• _Work to complete_: Starting at the line that contains "I like to toy", copy every line through the end of the records below exactly as written, leaving out pictures.

Transcribed page contents
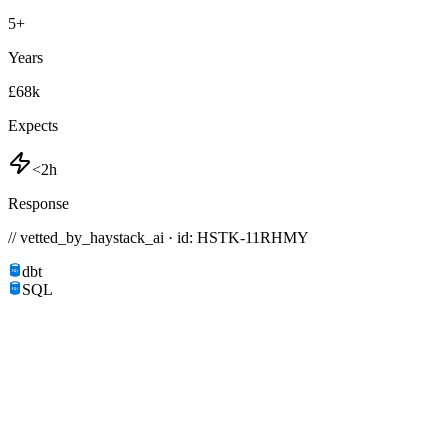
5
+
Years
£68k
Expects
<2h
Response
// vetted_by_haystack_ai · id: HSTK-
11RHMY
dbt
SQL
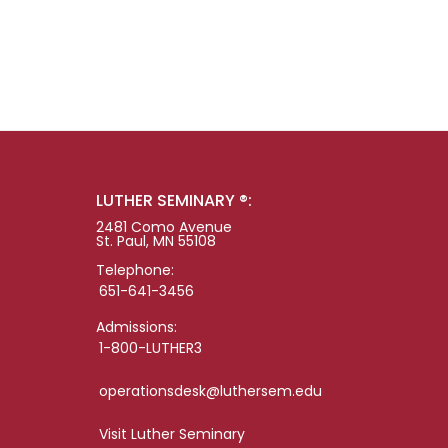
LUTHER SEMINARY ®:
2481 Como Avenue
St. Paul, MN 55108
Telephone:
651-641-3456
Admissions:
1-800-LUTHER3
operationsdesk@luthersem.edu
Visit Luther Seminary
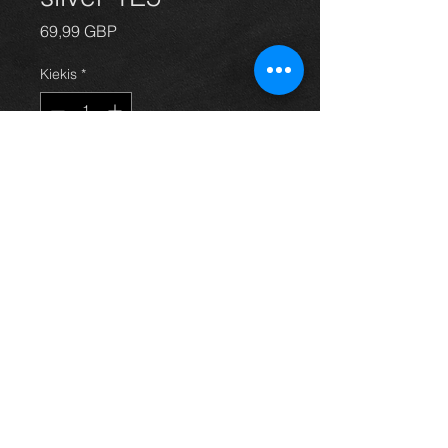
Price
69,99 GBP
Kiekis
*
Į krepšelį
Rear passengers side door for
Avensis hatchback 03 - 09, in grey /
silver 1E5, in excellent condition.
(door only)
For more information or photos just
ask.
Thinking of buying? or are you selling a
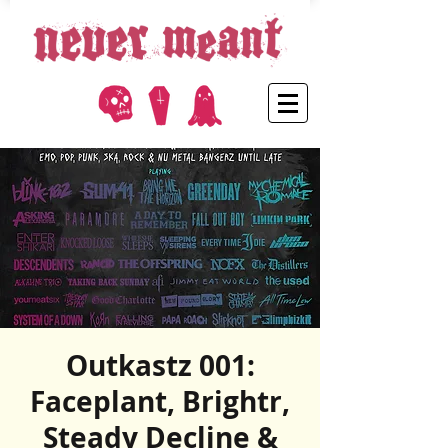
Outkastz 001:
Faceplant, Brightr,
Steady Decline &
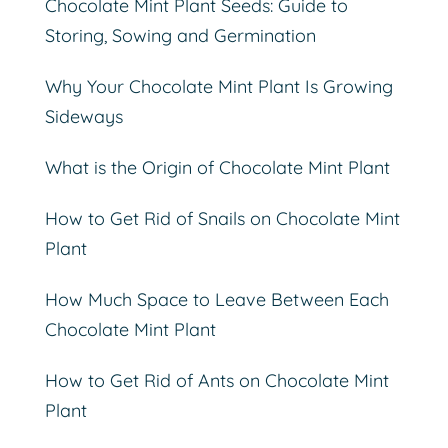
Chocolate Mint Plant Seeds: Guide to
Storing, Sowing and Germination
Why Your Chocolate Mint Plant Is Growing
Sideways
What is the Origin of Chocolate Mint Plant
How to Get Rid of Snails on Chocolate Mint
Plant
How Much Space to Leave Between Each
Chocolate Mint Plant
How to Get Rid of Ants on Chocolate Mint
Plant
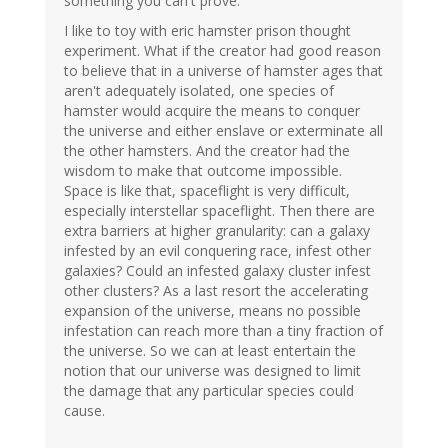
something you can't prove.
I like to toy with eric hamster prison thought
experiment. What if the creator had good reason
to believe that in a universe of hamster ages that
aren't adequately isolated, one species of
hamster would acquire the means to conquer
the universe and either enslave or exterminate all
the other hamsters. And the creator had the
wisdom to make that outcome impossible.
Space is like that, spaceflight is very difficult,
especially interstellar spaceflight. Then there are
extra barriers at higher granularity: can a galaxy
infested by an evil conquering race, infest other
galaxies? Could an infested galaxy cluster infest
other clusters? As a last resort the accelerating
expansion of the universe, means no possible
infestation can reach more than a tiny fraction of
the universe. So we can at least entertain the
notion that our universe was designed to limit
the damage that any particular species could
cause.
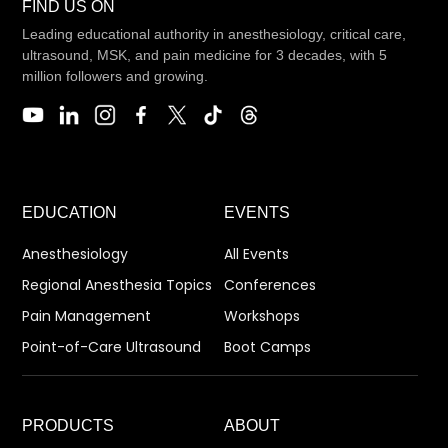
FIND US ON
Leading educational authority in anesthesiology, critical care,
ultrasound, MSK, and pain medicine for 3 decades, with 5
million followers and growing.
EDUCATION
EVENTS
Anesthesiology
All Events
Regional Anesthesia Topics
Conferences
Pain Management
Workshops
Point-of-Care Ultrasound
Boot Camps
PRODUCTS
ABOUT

• _Result of the exercise_:
I like to toy with eric hamster prison thought
experiment. What if the creator had good reason
to believe that in a universe of hamster ages that
aren't adequately isolated, one species of
hamster would acquire the means to conquer
the universe and either enslave or exterminate all
the other hamsters. And the creator had the
wisdom to make that outcome impossible.
Space is like that, spaceflight is very difficult,
especially interstellar spaceflight. Then there are
extra barriers at higher granularity: can a galaxy
infested by an evil conquering race, infest other
galaxies? Could an infested galaxy cluster infest
other clusters? As a last resort the accelerating
expansion of the universe, means no possible
infestation can reach more than a tiny fraction of
the universe. So we can at least entertain the
notion that our universe was designed to limit
the damage that any particular species could
cause.
FIND US ON
Leading educational authority in anesthesiology, critical care,
ultrasound, MSK, and pain medicine for 3 decades, with 5
million followers and growing.
EDUCATION
EVENTS
Anesthesiology
All Events
Regional Anesthesia Topics
Conferences
Pain Management
Workshops
Point-of-Care Ultrasound
Boot Camps
PRODUCTS
ABOUT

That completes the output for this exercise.